In Eugene, Kenya was a pale shadow of itself compared to Doha where the country exhibited a sublime show to emerge second behind winners USA.
At the 2019 edition, the East African nation bagged 11 medals including five gold, two silver and four bronze.
The five gold medalists were Ruth Chepngetich (women's marathon), Beatrice Chepkoech ( women's steeplechase), Conseslus Kipruto (men's steeplechase), Hellen Obiri (women's 5000 metres) and Timothy Cheruiyot (men's 1500 metres).
Margaret Chelimo Kipkemboi and Faith Kipyegon earned Kenya the silver in the women's 5000 metres and women's 1,500 metres respectively.
Kenya got its bronze medals through Agnes Tirop (women's 10,000 metres), Ferguson Cheruiyot Rotich (men's 800 metres), Amos Kipruto (men's marathon), and Rhonex Kipruto (men's 10,000 metres).
In Eugene, Kenya scooped 10 medals to place fourth behind, the USA, Ethiopia and Jamaica. Only Olympic champions Faith Chepng’etich (1,500m) and Emmanuel Korir (800m) won gold medals.

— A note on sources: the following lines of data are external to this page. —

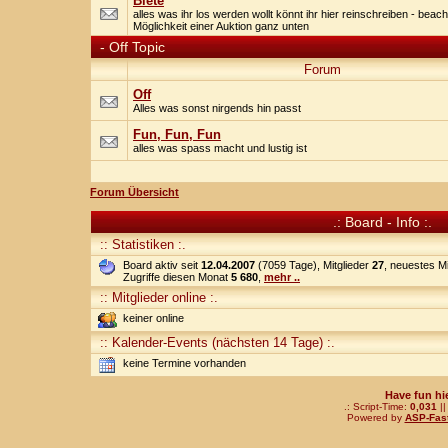
Biete
alles was ihr los werden wollt könnt ihr hier reinschreiben - beach
Möglichkeit einer Auktion ganz unten
-
Off Topic
Forum
Off
Alles was sonst nirgends hin passt
Fun, Fun, Fun
alles was spass macht und lustig ist
Forum Übersicht
.: Board - Info :.
:: Statistiken :.
Board aktiv seit
12.04.2007
(7059 Tage), Mitglieder
27
, neuestes Mi
Zugriffe diesen Monat
5 680
,
mehr ..
:: Mitglieder online :.
keiner online
:: Kalender-Events (nächsten 14 Tage) :.
keine Termine vorhanden
Have fun hi
.: Script-Time:
0,031
||
Powered by
ASP-Fas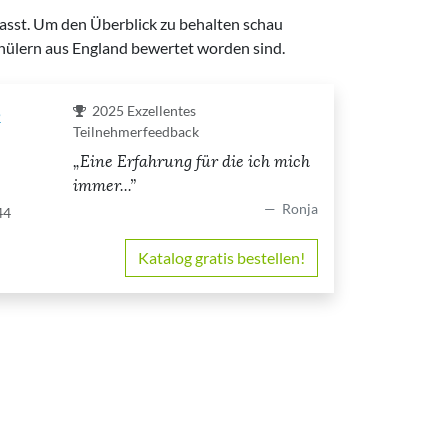
passt. Um den Überblick zu behalten schau
chülern aus England bewertet worden sind.
e
2025
Exzellentes
Teilnehmerfeedback
Eine Erfahrung für die ich mich
immer...
Ronja
44
Katalog gratis bestellen!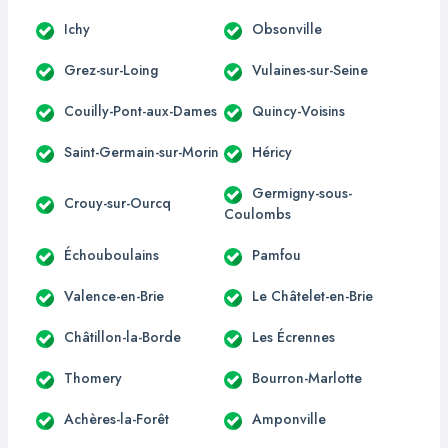
Ichy
Obsonville
Grez-sur-Loing
Vulaines-sur-Seine
Couilly-Pont-aux-Dames
Quincy-Voisins
Saint-Germain-sur-Morin
Héricy
Germigny-sous-
Crouy-sur-Ourcq
Coulombs
Échouboulains
Pamfou
Valence-en-Brie
Le Châtelet-en-Brie
Châtillon-la-Borde
Les Écrennes
Thomery
Bourron-Marlotte
Achères-la-Forêt
Amponville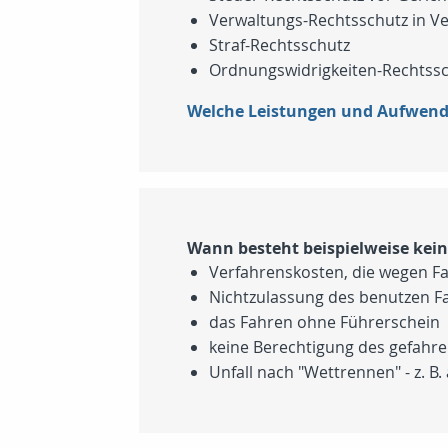
Verwaltungs-Rechtsschutz in V
Straf-Rechtsschutz
Ordnungswidrigkeiten-Rechtss
Welche Leistungen und Aufwend
Wann besteht beispielweise kei
Verfahrenskosten, die wegen F
Nichtzulassung des benutzen F
das Fahren ohne Führerschein
keine Berechtigung des gefahr
Unfall nach "Wettrennen" - z. B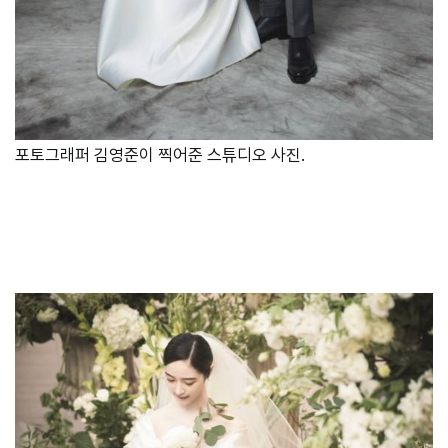
포토그래퍼 김영준이 찍어준 스튜디오 사진.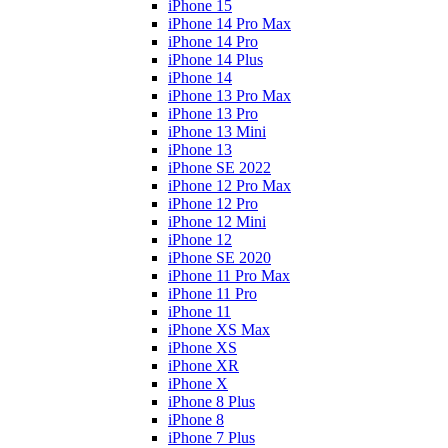
iPhone 15
iPhone 14 Pro Max
iPhone 14 Pro
iPhone 14 Plus
iPhone 14
iPhone 13 Pro Max
iPhone 13 Pro
iPhone 13 Mini
iPhone 13
iPhone SE 2022
iPhone 12 Pro Max
iPhone 12 Pro
iPhone 12 Mini
iPhone 12
iPhone SE 2020
iPhone 11 Pro Max
iPhone 11 Pro
iPhone 11
iPhone XS Max
iPhone XS
iPhone XR
iPhone X
iPhone 8 Plus
iPhone 8
iPhone 7 Plus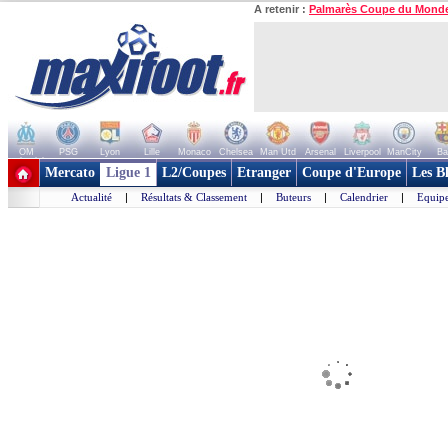
A retenir :
Palmarès Coupe du Mond
OM
PSG
Lyon
Lille
Monaco
Chelsea
Man Utd
Arsenal
Liverpool
ManCity
Ba
+ de clubs
Mercato
Ligue 1
L2/Coupes
Etranger
Coupe d'Europe
Les B
Actualité
|
Résultats & Classement
|
Buteurs
|
Calendrier
|
Equipe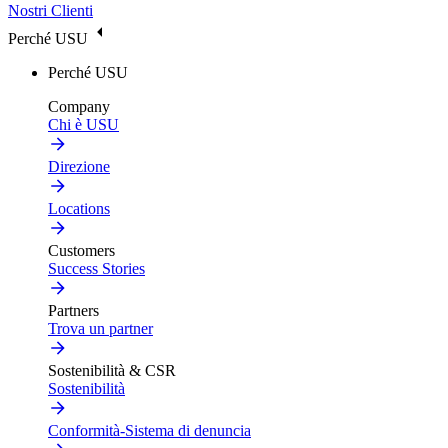
Nostri Clienti
Perché USU
Perché USU
Company
Chi è USU
Direzione
Locations
Customers
Success Stories
Partners
Trova un partner
Sostenibilità & CSR
Sostenibilità
Conformità-Sistema di denuncia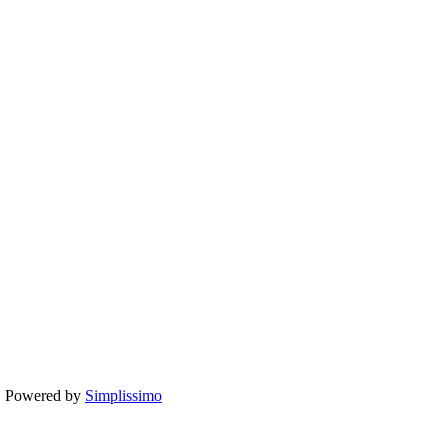
te. Powered by
Simplissimo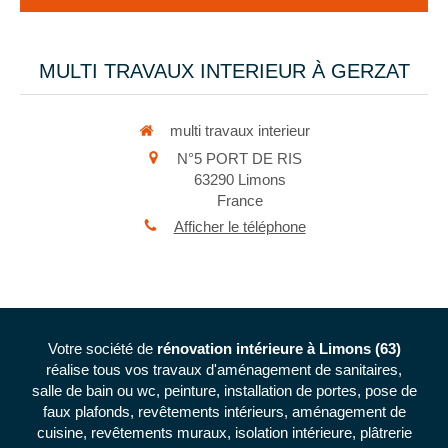
MULTI TRAVAUX INTERIEUR À GERZAT
multi travaux interieur
N°5 PORT DE RIS
63290
Limons
France
Afficher le téléphone
Votre société de
rénovation intérieure à Limons (63)
réalise tous vos travaux d'aménagement de sanitaires,
salle de bain ou wc, peinture, installation de portes, pose de
faux plafonds, revêtements intérieurs, aménagement de
cuisine, revêtements muraux, isolation intérieure, plâtrerie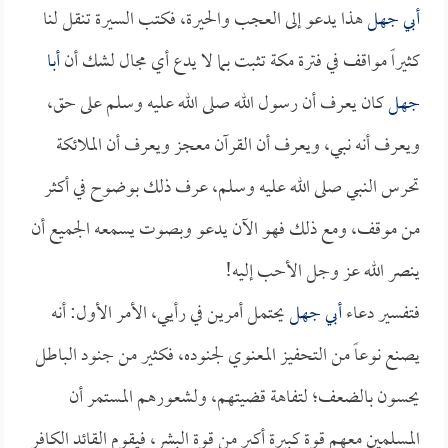
أبي جهل
هذا يدعو إلى العجب والحيرة، فكتب السيرة تنقل لنا
كثيراً مواقف في فترة مكة تثبت بما لا يدع أي مجال لشك أن
أبا
جهل
كان يعرف أن رسول الله صلى الله عليه وسلم على حق،
ويعرف أنه نبي، ويعرف أن القرآن معجز ويعرف أن الملائكة
تحرس النبي صلى الله عليه وسلم، عرف ذلك بوضوح في أكثر
من موقف، ومع ذلك فهو الآن يدعو وبصوت يسمعه الجميع أن
ينصر الله عز وجل الأحب إليه!
فتفسير دعاء
أبي جهل
يحتمل أمرين في رأيي، الأمر الأول: أنه
يصنع نوعاً من التحفيز المعنوي لجنوده، فكثير من جنود الباطل
يحسون بالضعف؛ لتفاهة قضيتهم، ولشعورهم المستمر أن
المسلمين معهم قوة كبيرة أكبر من قوة البشر، فيقوم القائد الكافر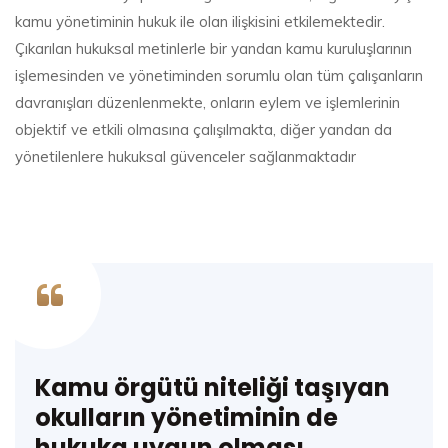
kamu yönetiminin hukuk ile olan ilişkisini etkilemektedir.
Çıkarılan hukuksal metinlerle bir yandan kamu kuruluşlarının
işlemesinden ve yönetiminden sorumlu olan tüm çalışanların
davranışları düzenlenmekte, onların eylem ve işlemlerinin
objektif ve etkili olmasına çalışılmakta, diğer yandan da
yönetilenlere hukuksal güvenceler sağlanmaktadır
Kamu örgütü niteliği taşıyan
okulların yönetiminin de
hukuka uygun olması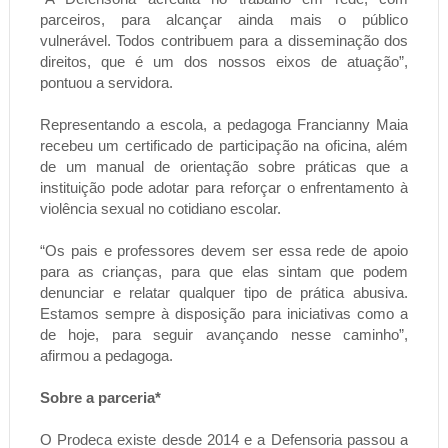
parceiros, para alcançar ainda mais o público
vulnerável. Todos contribuem para a disseminação dos
direitos, que é um dos nossos eixos de atuação”,
pontuou a servidora.
Representando a escola, a pedagoga Francianny Maia
recebeu um certificado de participação na oficina, além
de um manual de orientação sobre práticas que a
instituição pode adotar para reforçar o enfrentamento à
violência sexual no cotidiano escolar.
“Os pais e professores devem ser essa rede de apoio
para as crianças, para que elas sintam que podem
denunciar e relatar qualquer tipo de prática abusiva.
Estamos sempre à disposição para iniciativas como a
de hoje, para seguir avançando nesse caminho”,
afirmou a pedagoga.
Sobre a parceria*
O Prodeca existe desde 2014 e a Defensoria passou a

Beatrice Chebet (5,000m), Hellen Obiri (10,000m), Judith Jeptum (marathon), Stanley Waithaka (10,000m) and Jacob Krop( 5,000m) earned the country silver medals.

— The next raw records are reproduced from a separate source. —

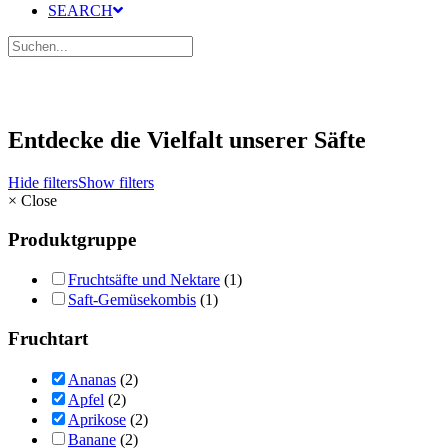
SEARCH
Entdecke die Vielfalt unserer Säfte
Hide filters
Show filters
×
Close
Produktgruppe
Fruchtsäfte und Nektare
(1)
Saft-Gemüsekombis
(1)
Fruchtart
Ananas
(2)
Apfel
(2)
Aprikose
(2)
Banane
(2)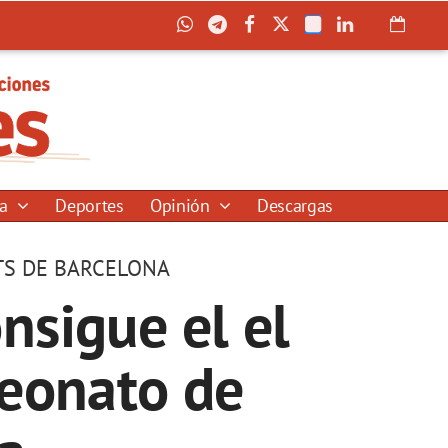
ía
Deportes
Opinión
Descargas
TS DE BARCELONA
nsigue el el
eonato de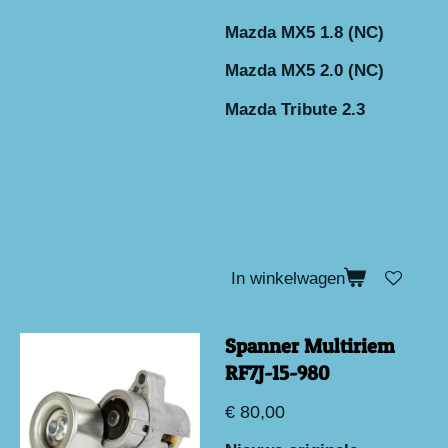
Mazda MX5 1.8 (NC)
Mazda MX5 2.0 (NC)
Mazda Tribute 2.3
In winkelwagen
Spanner Multiriem
RF7J-15-980
€ 80,00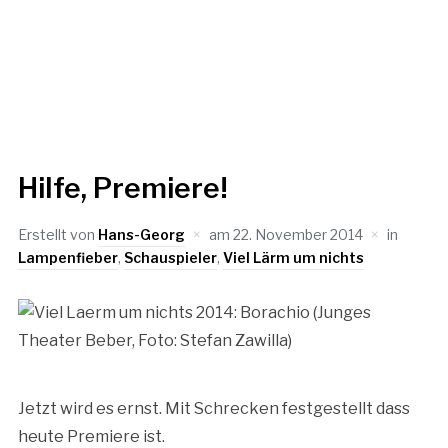
Hilfe, Premiere!
Erstellt von
Hans-Georg
am
22. November 2014
in
Lampenfieber
,
Schauspieler
,
Viel Lärm um nichts
Jetzt wird es ernst. Mit Schrecken festgestellt dass
heute Premiere ist.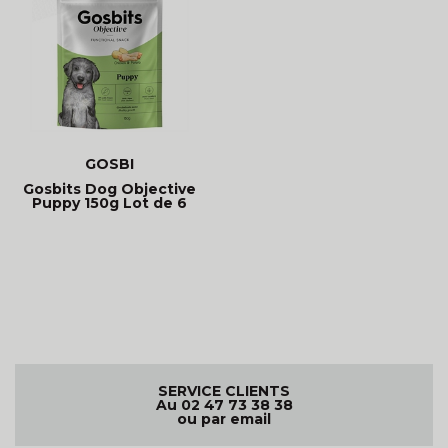
GOSBI
Gosbits Dog Objective
Puppy 150g Lot de 6
SERVICE CLIENTS
Au 02 47 73 38 38
ou par email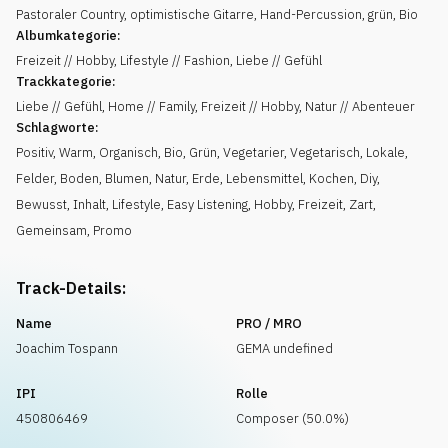
Pastoraler Country, optimistische Gitarre, Hand-Percussion, grün, Bio
Albumkategorie:
Freizeit // Hobby, Lifestyle // Fashion, Liebe // Gefühl
Trackkategorie:
Liebe // Gefühl, Home // Family, Freizeit // Hobby, Natur // Abenteuer
Schlagworte:
Positiv
,
Warm
,
Organisch
,
Bio
,
Grün
,
Vegetarier
,
Vegetarisch
,
Lokale
,
Felder
,
Boden
,
Blumen
,
Natur
,
Erde
,
Lebensmittel
,
Kochen
,
Diy
,
Bewusst
,
Inhalt
,
Lifestyle
,
Easy Listening
,
Hobby
,
Freizeit
,
Zart
,
Gemeinsam
,
Promo
Track-Details:
Name
PRO / MRO
Joachim Tospann
GEMA undefined
IPI
Rolle
450806469
Composer (50.0%)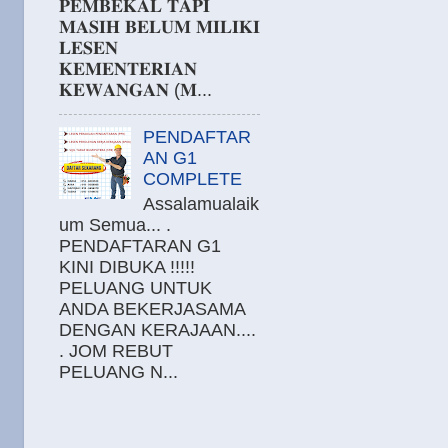
𝐏𝐄𝐌𝐁𝐄𝐊𝐀𝐋 𝐓𝐀𝐏𝐈
𝐌𝐀𝐒𝐈𝐇 𝐁𝐄𝐋𝐔𝐌 𝐌𝐈𝐋𝐈𝐊𝐈
𝐋𝐄𝐒𝐄𝐍
𝐊𝐄𝐌𝐄𝐍𝐓𝐄𝐑𝐈𝐀𝐍
𝐊𝐄𝐖𝐀𝐍𝐆𝐀𝐍 (𝐌...
PENDAFTAR
AN G1
COMPLETE
Assalamualaik
um Semua... .
PENDAFTARAN G1
KINI DIBUKA !!!!!
PELUANG UNTUK
ANDA BEKERJASAMA
DENGAN KERAJAAN....
. JOM REBUT
PELUANG N...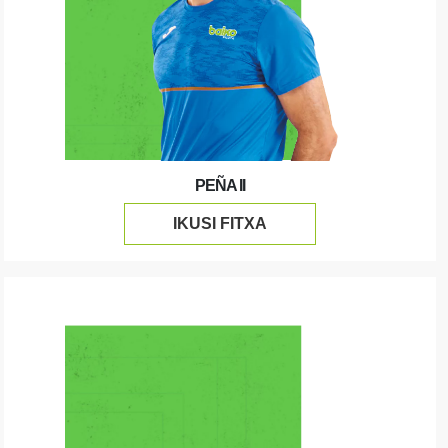
PEÑA II
IKUSI FITXA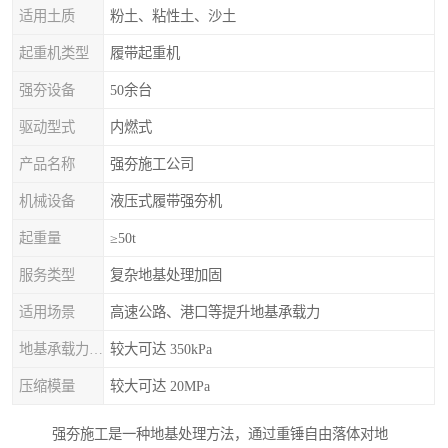
适用土质
粉土、粘性土、沙土
起重机类型
履带起重机
强夯设备
50余台
驱动型式
内燃式
产品名称
强夯施工公司
机械设备
液压式履带强夯机
起重量
≥50t
服务类型
复杂地基处理加固
适用场景
高速公路、港口等提升地基承载力
地基承载力特征值
较大可达 350kPa
压缩模量
较大可达 20MPa
强夯施工是一种地基处理方法，通过重锤自由落体对地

Margaret Chelimo (10,000m), Mary Moraa (800m) and Conseslus Kipruto (3,000m) bagged bronze. The country's most memorable moments came when Kipyegon and Korir both romped to the gold podium in their respective specialities.
Kipyegon, 28, put in a scintillating show in the women's 1,500m final to fire past a competitive field, clocking an impressive 3:52.96 on her way to reclaiming the title she first bagged in 2017.
Korir, 27, who secured a berth in Team Kenya through a wild card as the 2021 Diamond League winner, clocked 1:43.71 to bag the 800m two-lap race.
All in all, the Kenyan contingent failed to bask in the glory the country is traditionally associated with on the global stage.
Every cloud has a silver lining though. Hopefully, the country's Athletics honchos will find it appropriate to right the wrongs that derailed Kenya's hunt for medals at the Oregon22 championships. Up next Commonwealth Games in Birmingham.